Die Bambusröhrchen sind am Ende offen. Ist das Ende offen, liegt die erste Brutzelle ungeschützt. Da die meisten Bienen vorhandene Hohlräume nutzen, hat die Natur nicht vorgesehen, dass sie das Ende selbstverschließt. Sie sucht sich also lieber eine geeignetere Brutröhre.

Was du tun kannst: Entweder ist am Ende ein zugewachsener Knoten oder du musst sie händisch mit Lehm oder Gips verschließen.

Fehler Nummer Drei

Das Röhrchen ist durch einen Knoten zu kurz. Ich habe es tatsächlich schon von mehreren Herstellern gesehen, dass wahllos ein Bambusstab in gleichgroße Teile zersägt wurde. Da kann es dann auch passieren, dass der Knoten das Röhrchen auf die Hälfte oder noch weniger, verkürzt. Leider ist es nicht egal, wie lang das Röhrchen ist. Denn hinten legt die Biene die weiblichen Brutzellen ab. Zum Eingang hin dann die männlichen. Um das Gleichgewicht zu halten und vor allem um die Wildbienen wieder zu vermehren, brauchen wir möglichst viele weibliche Brutzellen.

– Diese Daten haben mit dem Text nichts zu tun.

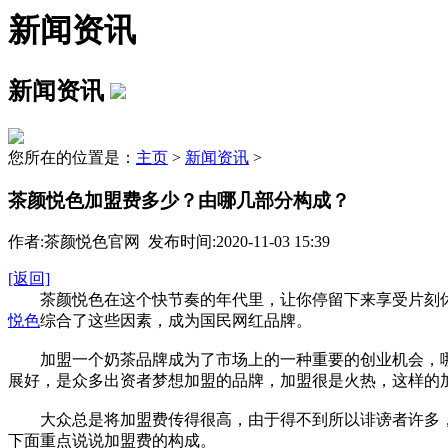
新闻资讯
新闻资讯
您所在的位置是：
主页
>
新闻资讯
>
茶颜悦色加盟费多少？由哪几部分构成？
作者:茶颜悦色官网 发布时间:2020-11-03 15:39
[返回]
茶颜悦色在这个快节奏的年代里，让你停留下来享受片刻休
悦色
综合了这些因素，成为国民网红品牌。
加盟一个奶茶品牌成为了市场上的一种重要的创业机会，哪
展好，是众多出资者梦想加盟的品牌，加盟很是火热，这样的
大众总是将加盟费传得很高，由于得不到所以诽谤者许多，
下面重点说说加盟费的构成。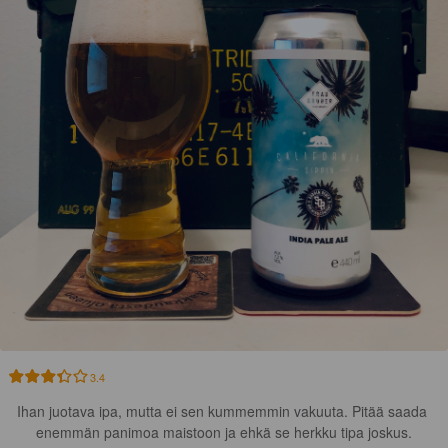
3.4
Ihan juotava ipa, mutta ei sen kummemmin vakuuta. Pitää saada 
enemmän panimoa maistoon ja ehkä se herkku tipa joskus.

Was du tun kannst: Sollte ein Röhrchen durch einen Knoten zu früh verschlossen sein, kannst du es entweder aussortieren oder du bohrst es mit einem Holzbohrer vorsichtig auf. Anschließend bitte mit einer Rundfeile das Bohrloch glätten.

Fehler Nummer vier

Die Röhrchen sind zu groß. Für den Hersteller ist es billiger, den Platz mit dicken Röhrchen zu füllen.

Ein großer Eingang heißt aber für eine Biene auch immer viel Arbeit. Nicht nur um den Eingang zu verschließen, sondern auch, um die Brutkammern voneinander zu trennen.

Bei einem großen Durchmesser muss die Biene viel mehr Baumaterial heranschaffen. Das kostet sie Zeit und Energie, welche ihr dann für das Anlegen weiterer Brutkammern fehlen würde.

Der ideale Durchmesser liegt bei 3-12 mm. Alles darüber ist zu groß.

Was du tun kannst: Entferne die Bambusstäbe mit zu großen Durchmessern und ersetze sie durch dünnere.

Fehler Nummer Fünf

Die Bambusröhrchen sind gerissen. Auf dem Bild bei Fehler Nummer Drei sieht man es gut. Das fast mittige Röhrchen hat einen Riss.

Damit würde die Brutzelle ungeschützt liegen. Leicht angreifbar von Parasiten. Temperatur- und Luftfeuchtigkeitsschwankungen ausgesetzt sein. Keine Biene wird so ein Röhrchen besiedeln.